◆ Problem description ◆
For the records below, output every line from the one holding "l’espace tout en" through the final line, unaltered, and no other lines.

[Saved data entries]
- - -

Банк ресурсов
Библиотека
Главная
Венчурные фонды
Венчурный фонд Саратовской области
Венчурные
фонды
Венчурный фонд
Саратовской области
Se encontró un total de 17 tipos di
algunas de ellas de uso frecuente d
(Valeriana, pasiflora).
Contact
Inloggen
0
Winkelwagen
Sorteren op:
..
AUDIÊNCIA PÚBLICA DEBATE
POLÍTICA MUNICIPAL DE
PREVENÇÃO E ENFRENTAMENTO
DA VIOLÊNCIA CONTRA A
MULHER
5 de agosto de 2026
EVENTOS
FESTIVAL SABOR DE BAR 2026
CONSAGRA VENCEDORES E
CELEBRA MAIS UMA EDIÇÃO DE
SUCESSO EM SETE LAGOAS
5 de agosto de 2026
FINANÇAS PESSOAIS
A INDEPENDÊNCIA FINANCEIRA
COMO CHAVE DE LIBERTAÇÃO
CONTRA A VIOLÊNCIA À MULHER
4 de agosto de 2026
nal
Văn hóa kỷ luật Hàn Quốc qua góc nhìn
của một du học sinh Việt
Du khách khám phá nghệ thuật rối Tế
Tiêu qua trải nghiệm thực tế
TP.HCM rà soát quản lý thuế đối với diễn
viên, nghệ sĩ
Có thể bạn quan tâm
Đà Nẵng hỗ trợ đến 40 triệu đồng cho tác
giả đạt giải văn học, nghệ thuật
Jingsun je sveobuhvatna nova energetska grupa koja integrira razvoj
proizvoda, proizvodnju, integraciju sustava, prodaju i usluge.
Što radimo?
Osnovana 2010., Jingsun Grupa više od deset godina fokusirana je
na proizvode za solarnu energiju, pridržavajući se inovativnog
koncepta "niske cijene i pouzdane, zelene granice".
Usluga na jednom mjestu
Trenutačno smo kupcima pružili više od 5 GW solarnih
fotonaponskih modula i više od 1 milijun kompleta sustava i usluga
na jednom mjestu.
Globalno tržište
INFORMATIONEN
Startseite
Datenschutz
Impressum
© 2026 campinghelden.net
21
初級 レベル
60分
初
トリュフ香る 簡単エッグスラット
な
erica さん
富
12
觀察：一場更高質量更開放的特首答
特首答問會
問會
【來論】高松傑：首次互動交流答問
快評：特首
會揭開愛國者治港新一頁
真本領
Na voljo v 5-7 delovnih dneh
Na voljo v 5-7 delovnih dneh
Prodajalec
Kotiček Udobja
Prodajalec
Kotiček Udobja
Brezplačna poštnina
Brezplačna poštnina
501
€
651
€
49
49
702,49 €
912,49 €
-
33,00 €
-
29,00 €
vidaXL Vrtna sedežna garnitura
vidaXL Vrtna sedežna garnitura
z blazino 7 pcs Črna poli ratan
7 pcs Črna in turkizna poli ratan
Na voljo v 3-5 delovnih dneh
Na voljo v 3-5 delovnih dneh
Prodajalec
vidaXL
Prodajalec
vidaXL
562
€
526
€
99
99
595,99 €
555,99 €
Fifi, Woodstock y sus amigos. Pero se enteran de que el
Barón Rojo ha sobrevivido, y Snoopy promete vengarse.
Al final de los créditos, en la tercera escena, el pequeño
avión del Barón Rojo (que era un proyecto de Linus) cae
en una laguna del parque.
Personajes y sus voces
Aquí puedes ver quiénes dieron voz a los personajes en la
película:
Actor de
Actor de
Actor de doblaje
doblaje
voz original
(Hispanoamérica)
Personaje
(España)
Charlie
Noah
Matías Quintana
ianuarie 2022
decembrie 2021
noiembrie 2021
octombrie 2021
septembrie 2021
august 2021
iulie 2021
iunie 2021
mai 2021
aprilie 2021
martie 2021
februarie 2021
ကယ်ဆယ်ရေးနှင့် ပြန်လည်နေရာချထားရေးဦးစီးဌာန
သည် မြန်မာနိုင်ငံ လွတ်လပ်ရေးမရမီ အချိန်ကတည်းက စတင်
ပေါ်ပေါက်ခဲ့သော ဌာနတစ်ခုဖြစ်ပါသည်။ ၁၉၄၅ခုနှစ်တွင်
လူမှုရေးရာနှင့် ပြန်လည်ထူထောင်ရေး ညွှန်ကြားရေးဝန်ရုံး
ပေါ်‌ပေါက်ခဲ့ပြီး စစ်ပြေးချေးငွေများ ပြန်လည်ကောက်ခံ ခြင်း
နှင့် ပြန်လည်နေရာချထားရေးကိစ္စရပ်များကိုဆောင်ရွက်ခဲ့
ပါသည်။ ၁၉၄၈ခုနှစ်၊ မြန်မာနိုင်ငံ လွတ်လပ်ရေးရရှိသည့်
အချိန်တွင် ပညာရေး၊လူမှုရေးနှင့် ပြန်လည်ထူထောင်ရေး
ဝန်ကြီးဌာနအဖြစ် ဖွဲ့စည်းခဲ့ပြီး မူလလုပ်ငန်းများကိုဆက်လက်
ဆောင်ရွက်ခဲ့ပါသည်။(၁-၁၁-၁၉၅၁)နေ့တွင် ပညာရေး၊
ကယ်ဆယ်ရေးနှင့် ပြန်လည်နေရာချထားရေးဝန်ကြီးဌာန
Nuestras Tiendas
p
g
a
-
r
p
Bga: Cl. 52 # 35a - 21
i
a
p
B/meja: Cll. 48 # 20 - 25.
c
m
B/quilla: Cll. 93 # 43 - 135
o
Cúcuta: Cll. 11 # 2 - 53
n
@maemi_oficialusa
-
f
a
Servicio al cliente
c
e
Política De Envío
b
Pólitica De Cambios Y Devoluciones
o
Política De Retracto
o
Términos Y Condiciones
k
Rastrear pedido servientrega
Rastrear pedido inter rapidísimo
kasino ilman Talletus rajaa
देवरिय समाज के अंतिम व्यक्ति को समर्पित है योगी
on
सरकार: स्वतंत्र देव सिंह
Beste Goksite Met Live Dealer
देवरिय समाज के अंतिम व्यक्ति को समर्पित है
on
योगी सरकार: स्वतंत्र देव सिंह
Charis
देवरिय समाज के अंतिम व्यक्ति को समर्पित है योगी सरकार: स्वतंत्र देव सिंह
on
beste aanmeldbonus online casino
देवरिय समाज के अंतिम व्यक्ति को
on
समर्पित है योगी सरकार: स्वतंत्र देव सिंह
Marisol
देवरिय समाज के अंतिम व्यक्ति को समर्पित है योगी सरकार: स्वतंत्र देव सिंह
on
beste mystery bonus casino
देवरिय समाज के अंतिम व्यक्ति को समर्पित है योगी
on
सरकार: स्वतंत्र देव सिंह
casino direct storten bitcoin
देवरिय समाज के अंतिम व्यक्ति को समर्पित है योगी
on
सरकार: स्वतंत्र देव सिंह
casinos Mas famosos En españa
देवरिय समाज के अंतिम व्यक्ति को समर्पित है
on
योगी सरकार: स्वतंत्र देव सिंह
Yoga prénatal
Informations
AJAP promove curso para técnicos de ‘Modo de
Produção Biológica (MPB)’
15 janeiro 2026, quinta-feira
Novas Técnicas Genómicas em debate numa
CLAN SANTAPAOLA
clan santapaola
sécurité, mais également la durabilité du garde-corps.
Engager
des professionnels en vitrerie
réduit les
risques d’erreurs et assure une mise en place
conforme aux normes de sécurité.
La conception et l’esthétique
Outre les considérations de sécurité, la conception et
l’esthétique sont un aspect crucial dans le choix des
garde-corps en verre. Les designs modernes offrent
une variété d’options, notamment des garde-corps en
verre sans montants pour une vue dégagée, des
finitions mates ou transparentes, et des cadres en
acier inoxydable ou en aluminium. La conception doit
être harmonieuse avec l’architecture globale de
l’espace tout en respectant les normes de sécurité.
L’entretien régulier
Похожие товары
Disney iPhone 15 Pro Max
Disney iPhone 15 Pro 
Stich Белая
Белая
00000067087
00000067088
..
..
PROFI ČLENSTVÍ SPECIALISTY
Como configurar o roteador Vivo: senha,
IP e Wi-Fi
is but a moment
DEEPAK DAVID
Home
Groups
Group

- - -

◆ Reply ◆
l’espace tout en respectant les normes de sécurité.
L’entretien régulier
Похожие товары
Disney iPhone 15 Pro Max
Disney iPhone 15 Pro 
Stich Белая
Белая
00000067087
00000067088
..
..
PROFI ČLENSTVÍ SPECIALISTY
Como configurar o roteador Vivo: senha,
IP e Wi-Fi
is but a moment
DEEPAK DAVID
Home
Groups
Group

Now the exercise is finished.